> _TASK OBJECTIVE_: In the listing below, how many lines contain "generation"? Answer with the number alone.

> _RECORDS TO USE_:

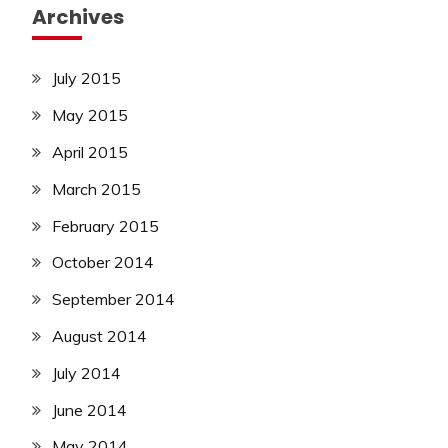
Archives
July 2015
May 2015
April 2015
March 2015
February 2015
October 2014
September 2014
August 2014
July 2014
June 2014
May 2014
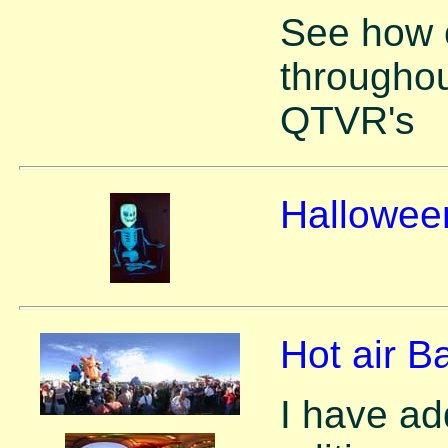
See how 
throughou
QTVR's
Hallowee
Hot air B
I have ad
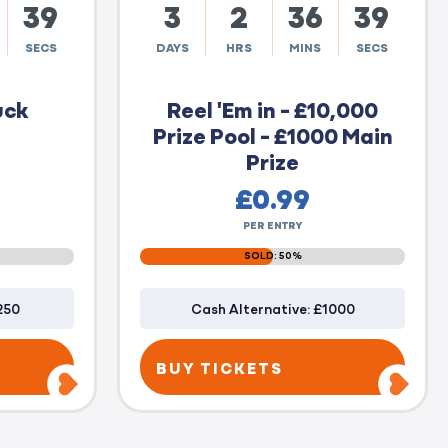
38
3
2
36
38
SECS
DAYS
HRS
MINS
SECS
uck
Reel 'Em in - £10,000
Prize Pool - £1000 Main
Prize
£
0.99
PER ENTRY
SOLD: 50%
250
Cash Alternative: £1000
BUY TICKETS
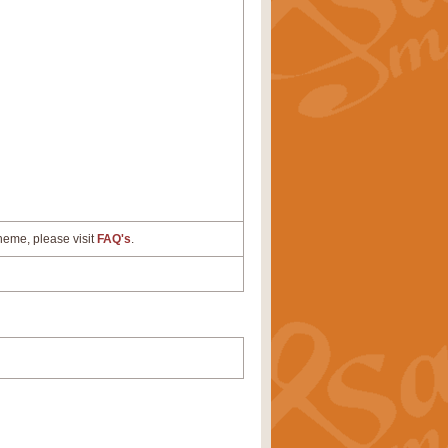
cheme, please visit
FAQ's
.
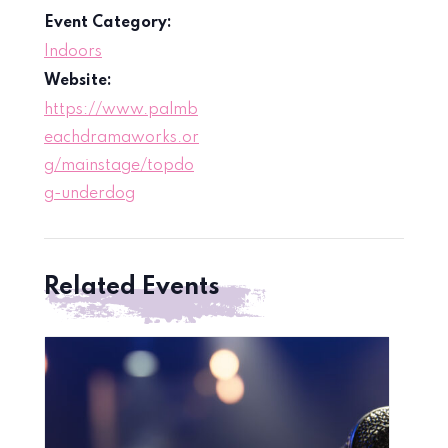
Event Category:
Indoors
Website:
https://www.palmb
eachdramaworks.or
g/mainstage/topdo
g-underdog
Related Events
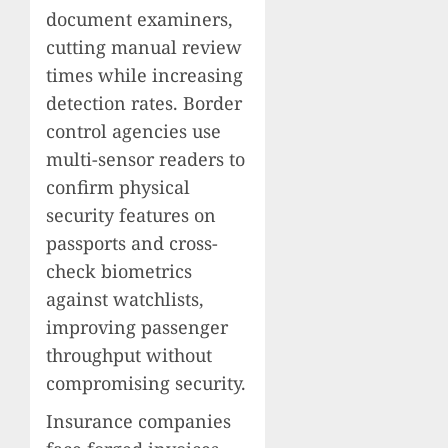
document examiners,
cutting manual review
times while increasing
detection rates. Border
control agencies use
multi-sensor readers to
confirm physical
security features on
passports and cross-
check biometrics
against watchlists,
improving passenger
throughput without
compromising security.
Insurance companies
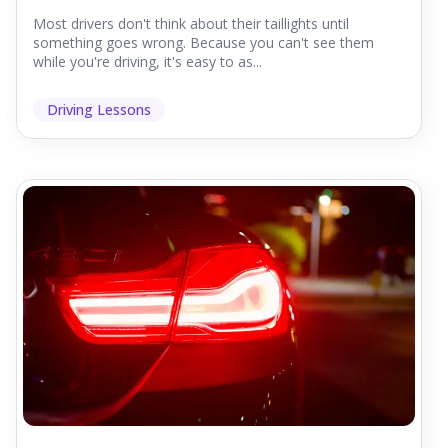
Most drivers don't think about their taillights until
something goes wrong. Because you can't see them
while you're driving, it's easy to as...
Driving Lessons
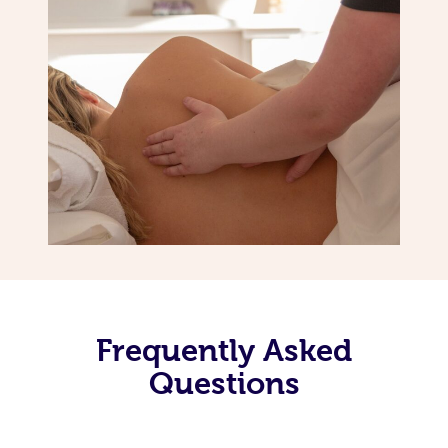
Frequently Asked
Questions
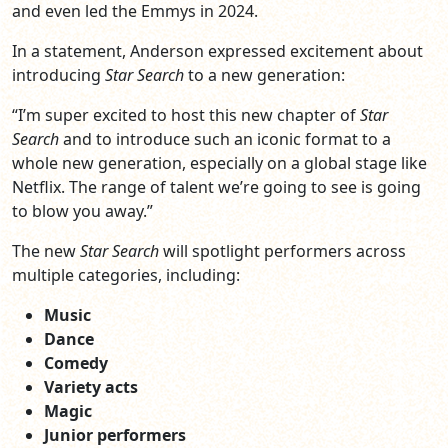
and even led the Emmys in 2024.
In a statement, Anderson expressed excitement about
introducing
Star Search
to a new generation:
“I’m super excited to host this new chapter of
Star
Search
and to introduce such an iconic format to a
whole new generation, especially on a global stage like
Netflix. The range of talent we’re going to see is going
to blow you away.”
The new
Star Search
will spotlight performers across
multiple categories, including:
Music
Dance
Comedy
Variety acts
Magic
Junior performers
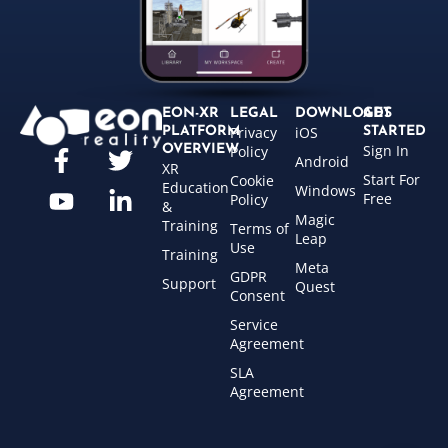
EON-XR
LEGAL
DOWNLOADS
GET
Privacy
iOS
PLATFORM
STARTED
Sign In
OVERVIEW
Policy
Android
XR
Start For
Cookie
Education
Windows
Free
Policy
&
Magic
Training
Terms of
Leap
Use
Training
Meta
GDPR
Support
Quest
Consent
Service
Agreement
SLA
Agreement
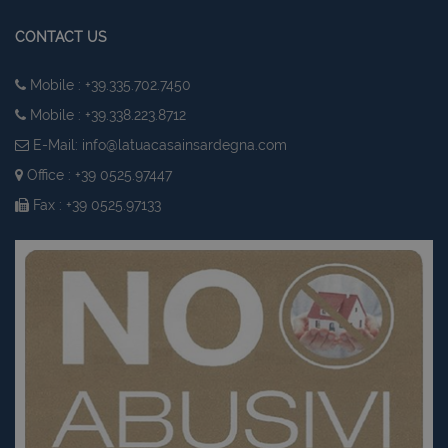
CONTACT US
Mobile : +39.335.702.7450
Mobile : +39.338.223.8712
E-Mail:
info@latuacasainsardegna.com
Office : +39 0525.97447
Fax : +39 0525.97133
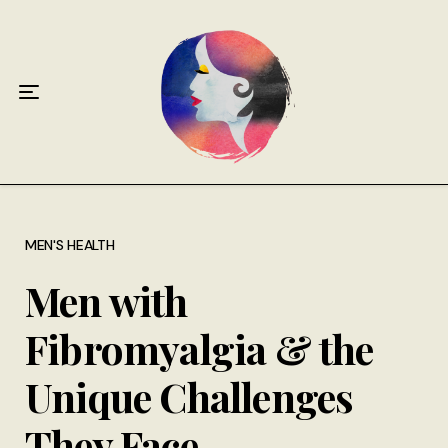
Home
About
Antiphospholipid Syndrome Resource
Quotes
Memory Lane
MEN'S HEALTH
Men with
Contribute
Fibromyalgia & the
Hire Me
Unique Challenges
They Face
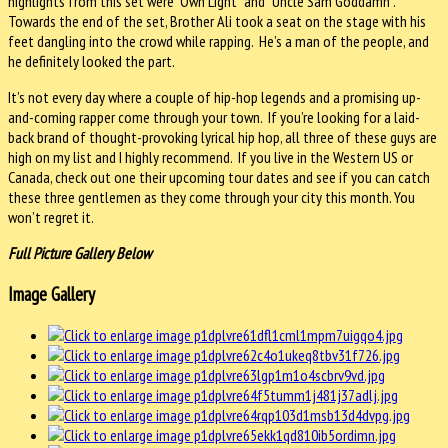
highlights from this set were “Own Light” and “Uncle Sam Goddamn”.
Towards the end of the set, Brother Ali took a seat on the stage with his
feet dangling into the crowd while rapping. He’s a man of the people, and
he definitely looked the part.
It’s not every day where a couple of hip-hop legends and a promising up-
and-coming rapper come through your town. If you’re looking for a laid-
back brand of thought-provoking lyrical hip hop, all three of these guys are
high on my list and I highly recommend. If you live in the Western US or
Canada, check out one their upcoming tour dates and see if you can catch
these three gentlemen as they come through your city this month. You
won’t regret it.
Full Picture Gallery Below
Image Gallery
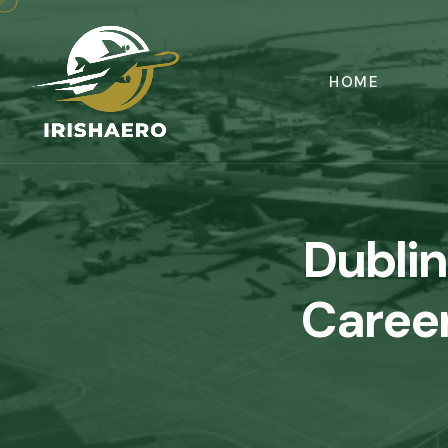
HOME
Dublin
Career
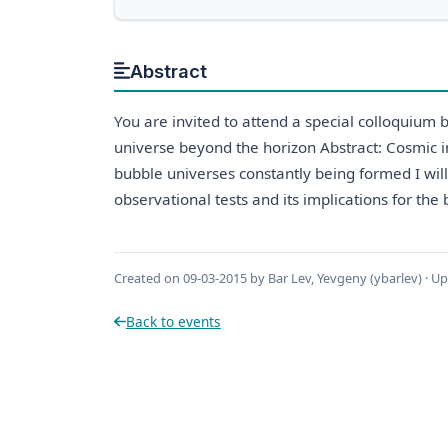
Abstract
You are invited to attend a special colloquium
universe beyond the horizon Abstract: Cosmic i
bubble universes constantly being formed I will 
observational tests and its implications for th
Created on 09-03-2015 by Bar Lev, Yevgeny (ybarlev) · U
Back to events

> _WRITTEN RESPONSE_: 2